Eating foods rich in certain flavonoids trims down the risk of erectile dysfunction in men, especially in those under 70, reveals a collaborative study from the University of East Anglia (UEA) in UK and Harvard University in the US.
A combination of consuming flavonoid-rich foods with exercise can reduce the risk by 21 percent, the researchers said.
“This is the first study to look at the association between flavonoids and erectile dysfunction, which affects up to half of all middle-aged and older men,” said Aedin Cassidy, a professor from UEA.

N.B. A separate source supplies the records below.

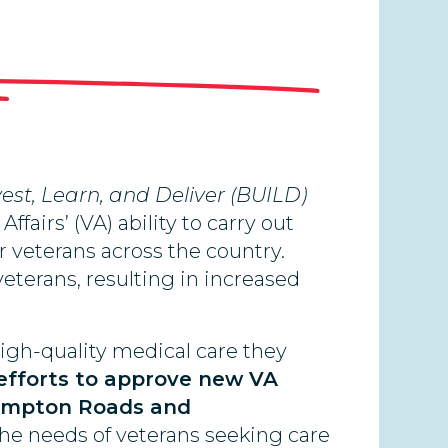
Invest, Learn, and Deliver (BUILD)
fairs’ (VA) ability to carry out
or veterans across the country.
veterans, resulting in increased
high-quality medical care they
efforts to approve new VA
 Hampton Roads and
 the needs of veterans seeking care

The research shows that of all the different flavonoids, anthocyanins (found in blueberries, cherries, blackberries, radishes and blackcurrants), flavanones and flavones (found in citrus fruits) were found to offer the greatest benefits.
Sources of anthocyanins, flavones and flavanones consumed in the US are strawberries, blueberries, apples, pears and citrus products, Cassidy said.
Eating a flavonoid-rich diet is as good for erectile function as briskly walking for up to five hours a week, the findings, published in The American Journal of Clinical Nutrition, showed.
More than 50,000 middle-aged men were included in this large population based study.
Dating back to 1986, they were asked about their ability to have and maintain an erection sufficient for intercourse.